• **What is needed**:
Could you retype all of the records exactly, leaving out every picture?

• **Excerpted records**:
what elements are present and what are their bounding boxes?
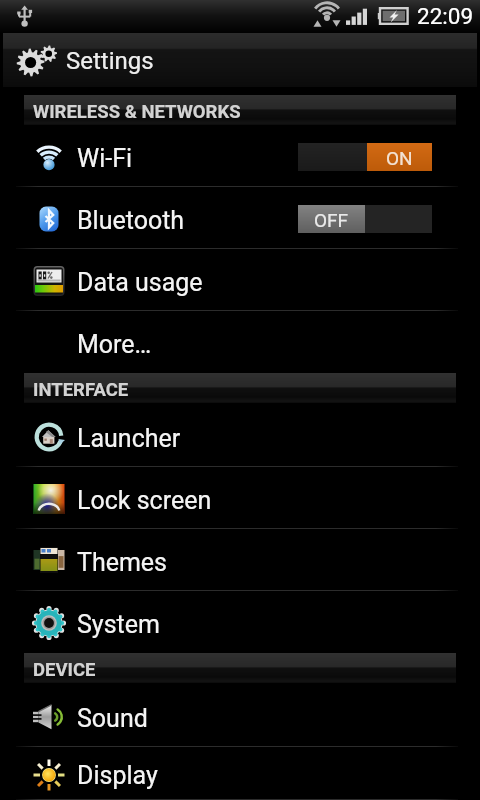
staticText: OFF <box>314 209 349 231</box>
staticText: Launcher <box>77 424 181 453</box>
button[interactable]: Bluetooth <box>0 187 480 249</box>
staticText: INTERFACE <box>33 379 129 401</box>
staticText: ON <box>386 147 413 169</box>
staticText: DEVICE <box>33 659 96 681</box>
button[interactable]: Display <box>0 747 480 800</box>
staticText: Themes <box>77 548 168 577</box>
staticText: Lock screen <box>77 486 212 515</box>
button[interactable]: Launcher <box>0 405 480 467</box>
staticText: Sound <box>77 704 148 733</box>
staticText: System <box>77 610 160 639</box>
staticText: Data usage <box>77 268 203 297</box>
button[interactable]: ON <box>298 143 432 171</box>
staticText: Wi-Fi <box>77 144 133 173</box>
button[interactable]: Data usage <box>0 249 480 311</box>
button[interactable]: System <box>0 591 480 653</box>
button[interactable]: Lock screen <box>0 467 480 529</box>
staticText: Bluetooth <box>77 206 185 235</box>
staticText: More… <box>77 330 152 359</box>
other: Settings <box>12 41 56 85</box>
button[interactable]: OFF <box>298 205 432 233</box>
button[interactable]: Sound <box>0 685 480 747</box>
button[interactable]: Themes <box>0 529 480 591</box>
button[interactable]: Settings <box>3 33 477 87</box>
button[interactable]: Wi-Fi <box>0 125 480 187</box>
staticText: Display <box>77 761 158 790</box>
staticText: Settings <box>66 47 154 75</box>
staticText: 22:09 <box>417 3 474 29</box>
staticText: WIRELESS & NETWORKS <box>33 101 241 123</box>
button[interactable]: More… <box>0 311 480 373</box>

• **Answer to the problem**:
what elements are present and what are their bounding boxes?
staticText: OFF <box>314 209 349 231</box>
staticText: Launcher <box>77 424 181 453</box>
button[interactable]: Bluetooth <box>0 187 480 249</box>
staticText: INTERFACE <box>33 379 129 401</box>
staticText: ON <box>386 147 413 169</box>
staticText: DEVICE <box>33 659 96 681</box>
button[interactable]: Display <box>0 747 480 800</box>
staticText: Themes <box>77 548 168 577</box>
staticText: Lock screen <box>77 486 212 515</box>
button[interactable]: Launcher <box>0 405 480 467</box>
staticText: Sound <box>77 704 148 733</box>
staticText: System <box>77 610 160 639</box>
staticText: Data usage <box>77 268 203 297</box>
button[interactable]: ON <box>298 143 432 171</box>
staticText: Wi-Fi <box>77 144 133 173</box>
button[interactable]: Data usage <box>0 249 480 311</box>
button[interactable]: System <box>0 591 480 653</box>
button[interactable]: Lock screen <box>0 467 480 529</box>
staticText: Bluetooth <box>77 206 185 235</box>
staticText: More… <box>77 330 152 359</box>
other: Settings <box>12 41 56 85</box>
button[interactable]: OFF <box>298 205 432 233</box>
button[interactable]: Sound <box>0 685 480 747</box>
button[interactable]: Themes <box>0 529 480 591</box>
button[interactable]: Settings <box>3 33 477 87</box>
button[interactable]: Wi-Fi <box>0 125 480 187</box>
staticText: Display <box>77 761 158 790</box>
staticText: Settings <box>66 47 154 75</box>
staticText: 22:09 <box>417 3 474 29</box>
staticText: WIRELESS & NETWORKS <box>33 101 241 123</box>
button[interactable]: More… <box>0 311 480 373</box>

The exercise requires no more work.